What is being asked
Word for word, repeat the entries, minus the pictures.

Dataset entries
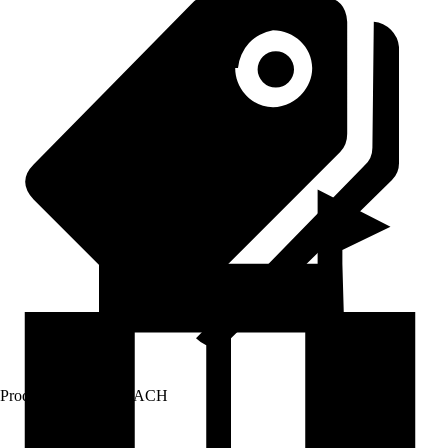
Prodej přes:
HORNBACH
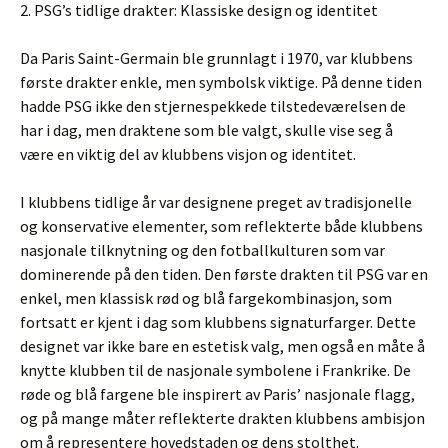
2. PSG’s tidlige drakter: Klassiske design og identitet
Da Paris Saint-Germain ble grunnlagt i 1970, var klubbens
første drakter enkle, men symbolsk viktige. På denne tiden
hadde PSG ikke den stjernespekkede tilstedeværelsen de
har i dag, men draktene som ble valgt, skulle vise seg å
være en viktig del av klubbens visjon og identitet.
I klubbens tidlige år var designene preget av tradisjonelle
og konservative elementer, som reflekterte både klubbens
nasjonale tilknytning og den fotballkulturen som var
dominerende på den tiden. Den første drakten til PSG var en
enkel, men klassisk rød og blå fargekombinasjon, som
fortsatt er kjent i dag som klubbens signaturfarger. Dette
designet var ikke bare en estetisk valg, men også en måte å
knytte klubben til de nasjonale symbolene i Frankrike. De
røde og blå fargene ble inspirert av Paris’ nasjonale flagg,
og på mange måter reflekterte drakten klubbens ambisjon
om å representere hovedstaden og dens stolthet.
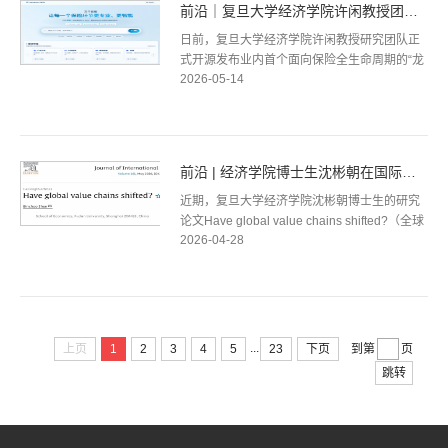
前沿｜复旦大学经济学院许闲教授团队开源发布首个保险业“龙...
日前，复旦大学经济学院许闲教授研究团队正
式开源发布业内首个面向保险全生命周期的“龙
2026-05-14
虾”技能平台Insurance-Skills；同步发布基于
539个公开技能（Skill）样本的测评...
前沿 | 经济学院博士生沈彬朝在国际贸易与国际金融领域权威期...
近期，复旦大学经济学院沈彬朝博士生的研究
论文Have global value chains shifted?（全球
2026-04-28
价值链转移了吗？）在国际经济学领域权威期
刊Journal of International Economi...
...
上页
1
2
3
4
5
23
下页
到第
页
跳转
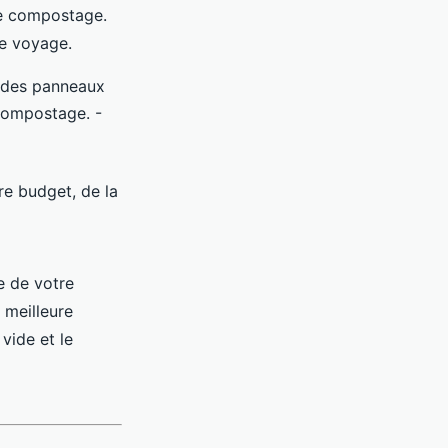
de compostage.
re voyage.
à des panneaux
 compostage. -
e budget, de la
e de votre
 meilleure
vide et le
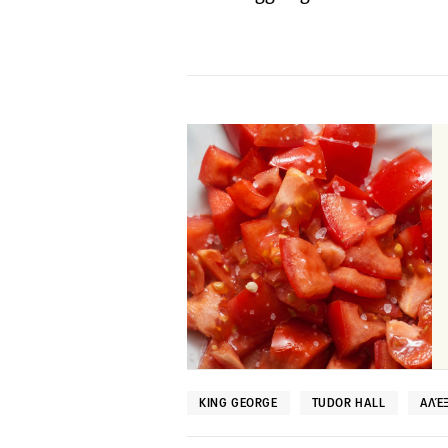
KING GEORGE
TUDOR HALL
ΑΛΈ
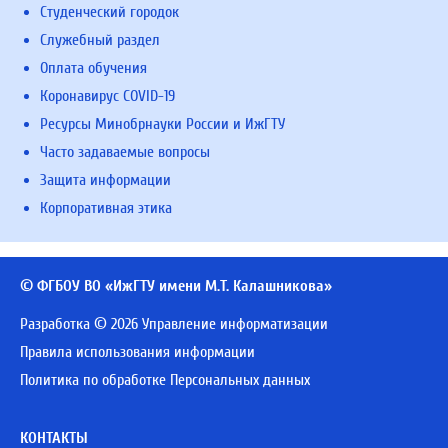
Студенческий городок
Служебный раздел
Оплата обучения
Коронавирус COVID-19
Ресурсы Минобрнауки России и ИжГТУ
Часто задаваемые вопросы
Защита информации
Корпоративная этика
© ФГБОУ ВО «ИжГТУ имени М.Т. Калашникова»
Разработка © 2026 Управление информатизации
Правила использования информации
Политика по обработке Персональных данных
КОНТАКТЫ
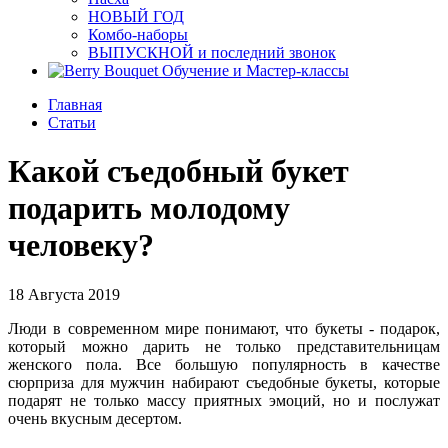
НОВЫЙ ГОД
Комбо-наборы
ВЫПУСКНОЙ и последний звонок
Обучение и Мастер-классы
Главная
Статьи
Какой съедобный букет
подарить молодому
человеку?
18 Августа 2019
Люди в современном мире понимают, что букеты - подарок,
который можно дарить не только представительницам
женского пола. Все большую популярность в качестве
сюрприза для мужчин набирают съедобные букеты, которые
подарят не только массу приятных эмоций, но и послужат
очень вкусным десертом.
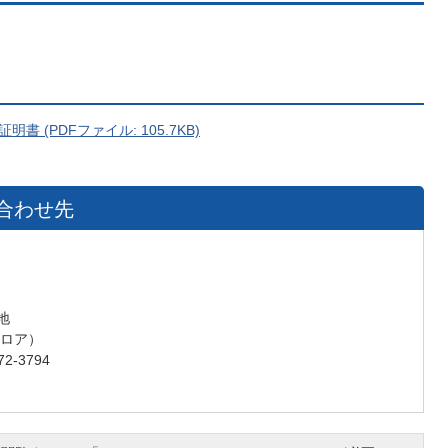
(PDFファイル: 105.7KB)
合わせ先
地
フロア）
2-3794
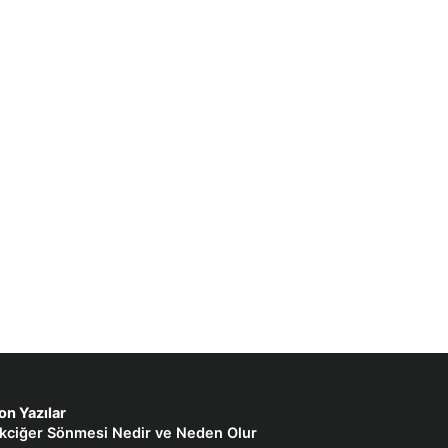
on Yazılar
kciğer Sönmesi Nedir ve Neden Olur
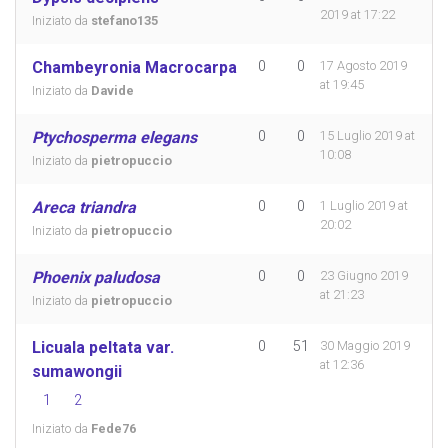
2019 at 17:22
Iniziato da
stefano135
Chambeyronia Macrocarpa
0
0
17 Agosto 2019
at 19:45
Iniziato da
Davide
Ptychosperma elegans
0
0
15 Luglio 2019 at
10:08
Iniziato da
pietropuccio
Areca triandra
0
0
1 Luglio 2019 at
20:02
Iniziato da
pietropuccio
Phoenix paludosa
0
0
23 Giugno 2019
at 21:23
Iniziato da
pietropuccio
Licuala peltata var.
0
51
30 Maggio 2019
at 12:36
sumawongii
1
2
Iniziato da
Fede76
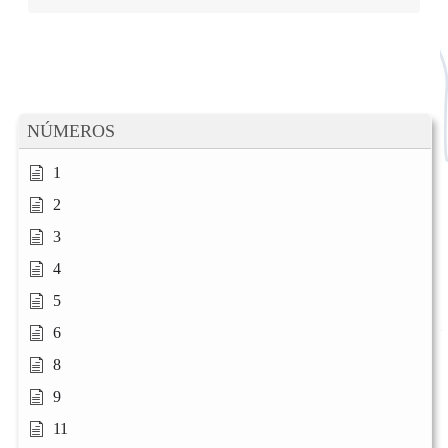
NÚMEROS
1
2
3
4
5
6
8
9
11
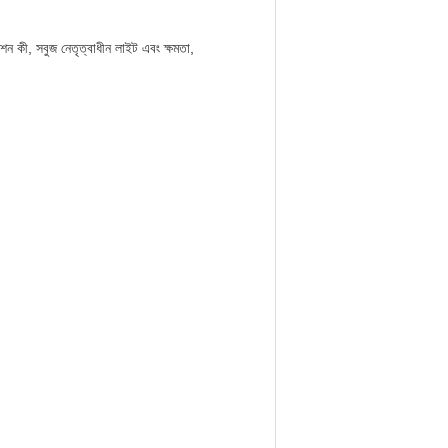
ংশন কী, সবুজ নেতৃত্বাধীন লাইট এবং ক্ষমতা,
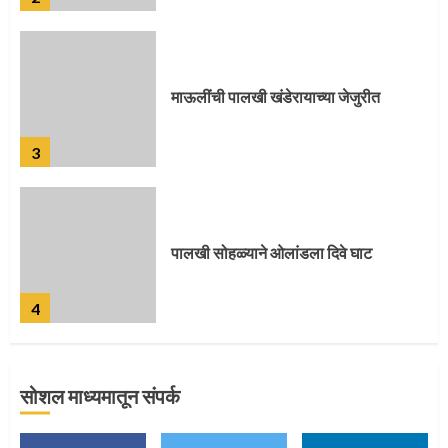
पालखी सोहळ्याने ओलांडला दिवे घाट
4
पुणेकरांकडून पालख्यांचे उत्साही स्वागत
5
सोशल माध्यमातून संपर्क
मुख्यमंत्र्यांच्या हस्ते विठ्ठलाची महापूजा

Exercise solution
Prodej přes:
HORNBACH
2. PSG’s tidlige drakter: Klassiske design og identitet
Da Paris Saint-Germain ble grunnlagt i 1970, var klubbens
første drakter enkle, men symbolsk viktige. På denne tiden
hadde PSG ikke den stjernespekkede tilstedeværelsen de
har i dag, men draktene som ble valgt, skulle vise seg å
være en viktig del av klubbens visjon og identitet.
I klubbens tidlige år var designene preget av tradisjonelle
og konservative elementer, som reflekterte både klubbens
nasjonale tilknytning og den fotballkulturen som var
dominerende på den tiden. Den første drakten til PSG var en
enkel, men klassisk rød og blå fargekombinasjon, som
fortsatt er kjent i dag som klubbens signaturfarger. Dette
designet var ikke bare en estetisk valg, men også en måte å
knytte klubben til de nasjonale symbolene i Frankrike. De
røde og blå fargene ble inspirert av Paris’ nasjonale flagg,
og på mange måter reflekterte drakten klubbens ambisjon
om å representere hovedstaden og dens stolthet.
前沿｜复旦大学经济学院许闲教授团队开源发布首个保险业“龙...
日前，复旦大学经济学院许闲教授研究团队正
式开源发布业内首个面向保险全生命周期的“龙
2026-05-14
虾”技能平台Insurance-Skills；同步发布基于
539个公开技能（Skill）样本的测评...
前沿 | 经济学院博士生沈彬朝在国际贸易与国际金融领域权威期...
近期，复旦大学经济学院沈彬朝博士生的研究
论文Have global value chains shifted?（全球
2026-04-28
价值链转移了吗？）在国际经济学领域权威期
刊Journal of International Economi...
...
上页
1
2
3
4
5
23
下页
到第
页
跳转
de compostage.
re voyage.
à des panneaux
 compostage. -
e budget, de la
e de votre
 meilleure
vide et le
KING GEORGE
TUDOR HALL
ΑΛΈ
Студенческий городок
Служебный раздел
Оплата обучения
Коронавирус COVID-19
Ресурсы Минобрнауки России и ИжГТУ
Часто задаваемые вопросы
Защита информации
Корпоративная этика
© ФГБОУ ВО «ИжГТУ имени М.Т. Калашникова»
Разработка © 2026 Управление информатизации
Правила использования информации
Политика по обработке Персональных данных
КОНТАКТЫ
НОВЫЙ ГОД
Комбо-наборы
ВЫПУСКНОЙ и последний звонок
Обучение и Мастер-классы
Главная
Статьи
Какой съедобный букет
подарить молодому
человеку?
18 Августа 2019
Люди в современном мире понимают, что букеты - подарок,
который можно дарить не только представительницам
женского пола. Все большую популярность в качестве
сюрприза для мужчин набирают съедобные букеты, которые
подарят не только массу приятных эмоций, но и послужат
очень вкусным десертом.
(PDFファイル: 105.7KB)
合わせ先
地
フロア）
2-3794
on Yazılar
kciğer Sönmesi Nedir ve Neden Olur
2019 at 17:22
Iniziato da
stefano135
Chambeyronia Macrocarpa
0
0
17 Agosto 2019
at 19:45
Iniziato da
Davide
Ptychosperma elegans
0
0
15 Luglio 2019 at
10:08
Iniziato da
pietropuccio
Areca triandra
0
0
1 Luglio 2019 at
20:02
Iniziato da
pietropuccio
Phoenix paludosa
0
0
23 Giugno 2019
at 21:23
Iniziato da
pietropuccio
Licuala peltata var.
0
51
30 Maggio 2019
at 12:36
sumawongii
1
2
Iniziato da
Fede76
NÚMEROS
1
2
3
4
5
6
8
9
11
ংশন কী, সবুজ নেতৃত্বাধীন লাইট এবং ক্ষমতা,
पालखी सोहळ्याने ओलांडला दिवे घाट
4
पुणेकरांकडून पालख्यांचे उत्साही स्वागत
5
सोशल माध्यमातून संपर्क
मुख्यमंत्र्यांच्या हस्ते विठ्ठलाची महापूजा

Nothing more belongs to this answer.